● ACTIVITY: Below are the records; restate all of them exactly.
↓
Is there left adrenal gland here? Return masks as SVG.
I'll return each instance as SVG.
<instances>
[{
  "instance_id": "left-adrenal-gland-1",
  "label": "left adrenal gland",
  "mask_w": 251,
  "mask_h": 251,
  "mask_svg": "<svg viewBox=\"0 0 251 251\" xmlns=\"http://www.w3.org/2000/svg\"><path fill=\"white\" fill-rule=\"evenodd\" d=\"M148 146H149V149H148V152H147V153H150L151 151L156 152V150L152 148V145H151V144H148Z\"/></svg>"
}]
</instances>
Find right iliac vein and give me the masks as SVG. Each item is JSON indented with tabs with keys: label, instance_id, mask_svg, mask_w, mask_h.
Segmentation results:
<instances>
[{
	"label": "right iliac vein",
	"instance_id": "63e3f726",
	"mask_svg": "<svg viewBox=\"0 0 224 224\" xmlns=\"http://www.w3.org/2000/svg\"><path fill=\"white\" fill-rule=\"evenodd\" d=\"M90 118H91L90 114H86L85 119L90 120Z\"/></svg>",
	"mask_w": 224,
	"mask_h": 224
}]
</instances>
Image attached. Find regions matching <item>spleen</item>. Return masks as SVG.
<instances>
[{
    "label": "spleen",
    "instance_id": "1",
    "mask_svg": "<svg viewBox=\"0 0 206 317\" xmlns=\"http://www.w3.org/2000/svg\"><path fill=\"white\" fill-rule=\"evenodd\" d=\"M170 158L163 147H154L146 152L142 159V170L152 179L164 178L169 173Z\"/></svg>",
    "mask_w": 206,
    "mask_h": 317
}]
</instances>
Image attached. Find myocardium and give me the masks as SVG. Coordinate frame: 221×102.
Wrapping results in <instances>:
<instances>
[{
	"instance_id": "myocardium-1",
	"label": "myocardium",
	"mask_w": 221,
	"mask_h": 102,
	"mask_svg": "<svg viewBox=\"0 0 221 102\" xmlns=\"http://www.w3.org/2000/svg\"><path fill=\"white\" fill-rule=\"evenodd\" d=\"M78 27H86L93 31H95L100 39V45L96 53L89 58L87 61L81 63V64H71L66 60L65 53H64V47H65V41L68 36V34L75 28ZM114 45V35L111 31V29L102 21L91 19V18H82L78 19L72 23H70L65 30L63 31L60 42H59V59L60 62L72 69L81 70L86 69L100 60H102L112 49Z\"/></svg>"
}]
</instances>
↑
● EXERCISE RESPONSE:
Is there left adrenal gland here? Return masks as SVG.
I'll return each instance as SVG.
<instances>
[{
  "instance_id": "left-adrenal-gland-1",
  "label": "left adrenal gland",
  "mask_w": 251,
  "mask_h": 251,
  "mask_svg": "<svg viewBox=\"0 0 251 251\" xmlns=\"http://www.w3.org/2000/svg\"><path fill=\"white\" fill-rule=\"evenodd\" d=\"M148 146H149V149H148V152H147V153H150L151 151L156 152V150L152 148V145H151V144H148Z\"/></svg>"
}]
</instances>
Find right iliac vein and give me the masks as SVG. Each item is JSON indented with tabs with keys: label, instance_id, mask_svg, mask_w, mask_h.
Segmentation results:
<instances>
[{
	"label": "right iliac vein",
	"instance_id": "63e3f726",
	"mask_svg": "<svg viewBox=\"0 0 224 224\" xmlns=\"http://www.w3.org/2000/svg\"><path fill=\"white\" fill-rule=\"evenodd\" d=\"M90 118H91L90 114H86L85 119L90 120Z\"/></svg>",
	"mask_w": 224,
	"mask_h": 224
}]
</instances>
Image attached. Find regions matching <item>spleen</item>. Return masks as SVG.
<instances>
[{
    "label": "spleen",
    "instance_id": "1",
    "mask_svg": "<svg viewBox=\"0 0 206 317\" xmlns=\"http://www.w3.org/2000/svg\"><path fill=\"white\" fill-rule=\"evenodd\" d=\"M170 158L163 147H154L146 152L142 159V170L152 179L164 178L169 173Z\"/></svg>",
    "mask_w": 206,
    "mask_h": 317
}]
</instances>
Image attached. Find myocardium and give me the masks as SVG. Coordinate frame: 221×102.
Wrapping results in <instances>:
<instances>
[{
	"instance_id": "myocardium-1",
	"label": "myocardium",
	"mask_w": 221,
	"mask_h": 102,
	"mask_svg": "<svg viewBox=\"0 0 221 102\" xmlns=\"http://www.w3.org/2000/svg\"><path fill=\"white\" fill-rule=\"evenodd\" d=\"M78 27H86L93 31H95L100 39V45L96 53L89 58L87 61L81 63V64H71L66 60L65 53H64V47H65V41L68 36V34L75 28ZM114 45V35L111 31V29L102 21L91 19V18H82L78 19L72 23H70L65 30L63 31L60 42H59V59L60 62L72 69L81 70L86 69L100 60H102L112 49Z\"/></svg>"
}]
</instances>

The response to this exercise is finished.